C’est la psychose en ce moment, depuis l’effondrement dans la nuit du dimanche 6 au lundi 7 mars, d’un immeuble habité R+4 à Cocody- Angré, qui a fait 6 morts et plusieurs blessés. Ce drame interpelle d’autant plus qu’en janvier 2014, un bâtiment de quatre étages s’était effondré sur ses habitants dans la commune de Yopougon, faisant plusieurs morts. Après donc les maisons en construction, c’est au tour des immeubles déjà habités de s’affaisser inopinément. Si le ministre de la Construction, du logement et de l’urbanisme, Bruno Nabagné Koné, demande aux Ivoiriens de se conformer aux normes pour construire leurs maisons, les experts, eux, tirent la sonnette d’alarme.

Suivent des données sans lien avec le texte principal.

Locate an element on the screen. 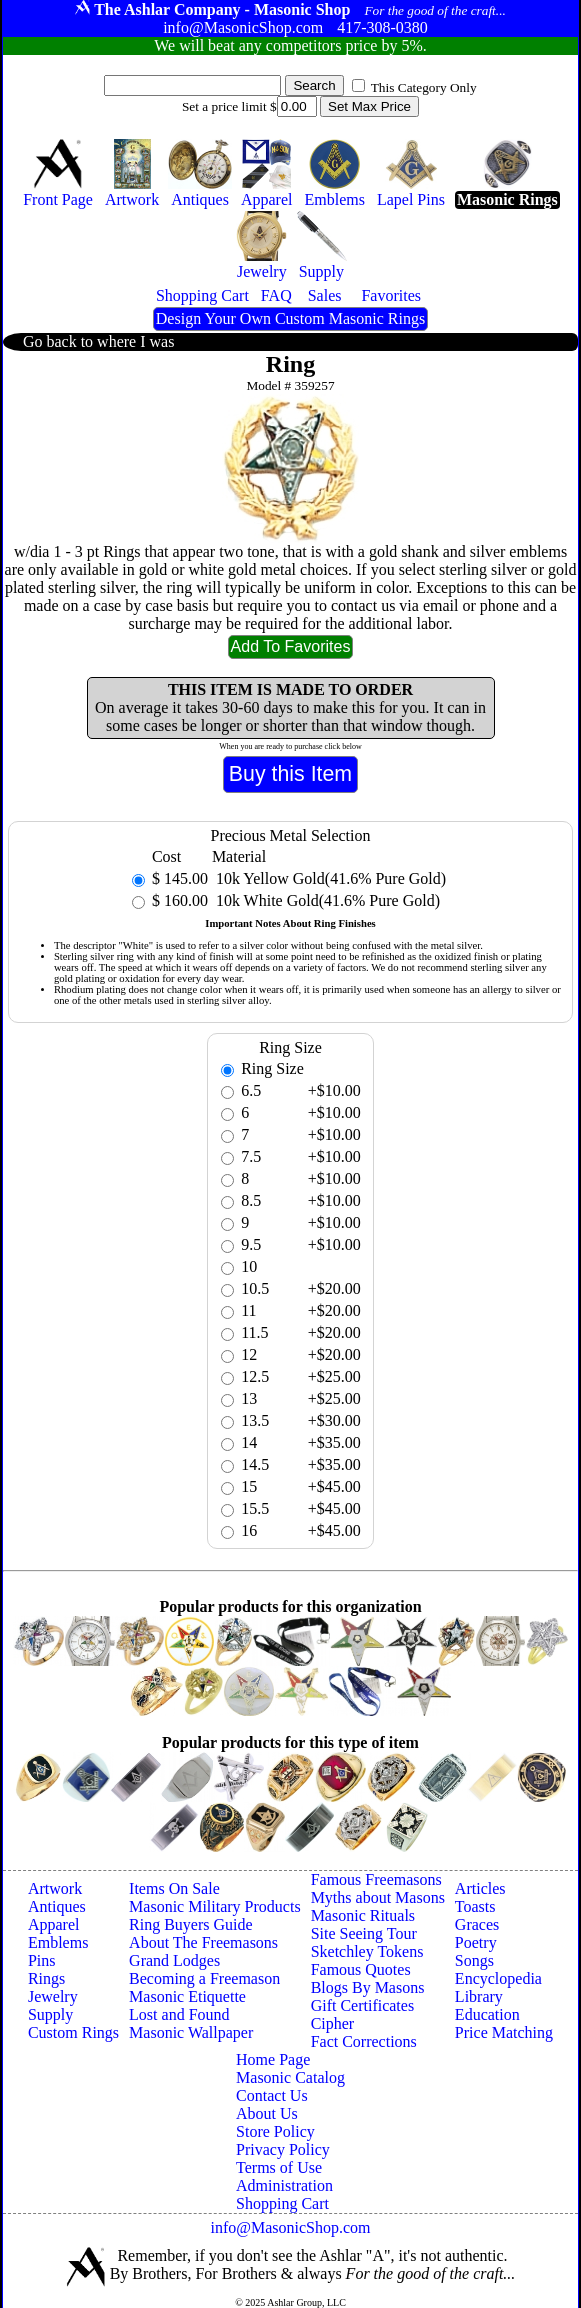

Selon Moussa Saria, ingénieur géomètre en bâtiment et travaux publics (BTP), en analysant les débris de l’immeuble effondré à Cocody-Angré, on peut parvenir à déterminer si le béton, le fer ou les poteaux étaient de faible qualité. Interrogé par Nord-Sud, l’ingénieur n’a pas caché son inquiétude quant aux nombreux immeubles déjà habités qui ne présentent pas de structures solides. «On fait des études pour voir la contrainte du sol pour un bâtiment R+3 et on se retrouve à construire un bâtiment R+5», explique Moussa Saria. Une situation, dit-il, qui fragilise la solidité du bâtiment. À la moindre épreuve, bonjour les dégâts.
Fer de mauvaise qualité
À côté de cela, d’après l’expert, la consistance des poteaux porteurs des immeubles est également un problème pour certains bâtiments déjà construits. «Il y a sur le marché beaucoup de fer de mauvaise qualité. La seule manière de le savoir, c’est de faire appel à des professionnels, comme un bureau de contrôle. Le bureau intervient au niveau du coulage du béton, en faisant des essais. C’est pareil pour la qualité du fer. Le bureau vérifie la conformité du plan du bâtiment à construire. Beaucoup de failles peuvent être palliées à ce niveau. Malheureusement, très peu de personnes font appel à un bureau de contrôle sous prétexte qu’il demande 5 à 10% du coût du projet. Ce sont pourtant des prix à débattre», ajoute M. Saria. Non seulement on fait fi des bureaux de contrôle mais en plus, d’après l’ingénieur, pour des bâtiments R+4, on fait appel parfois à des maçons. «Un maçon, quelle que soit son expérience, ne peut pas régler certains problèmes qu’un entrepreneur résoudrait», ajoute-t-il. Hélas, beaucoup de maisons à Abidjan ont été construites avec ces failles.
Le contrôle
Comment se prémunir contre des effondrements pour des personnes qui habitent déjà ces maisons ? D’après l’ingénieur, la première chose à observer, ce sont les fissures. «Dès que vous en avez, il faut tout de suite le signaler», interpelle Moussa Saria. À côté de cela, des problèmes tels que l’étanchéité du bâtiment doivent être également signalés, au dire de l’ingénieur. Car, l’assainissement de l’immeuble est très souvent mal fait, ce qui provoque des fuites d’eau dans la structure du bâtiment. Cela peut à la longue fragiliser sa structure.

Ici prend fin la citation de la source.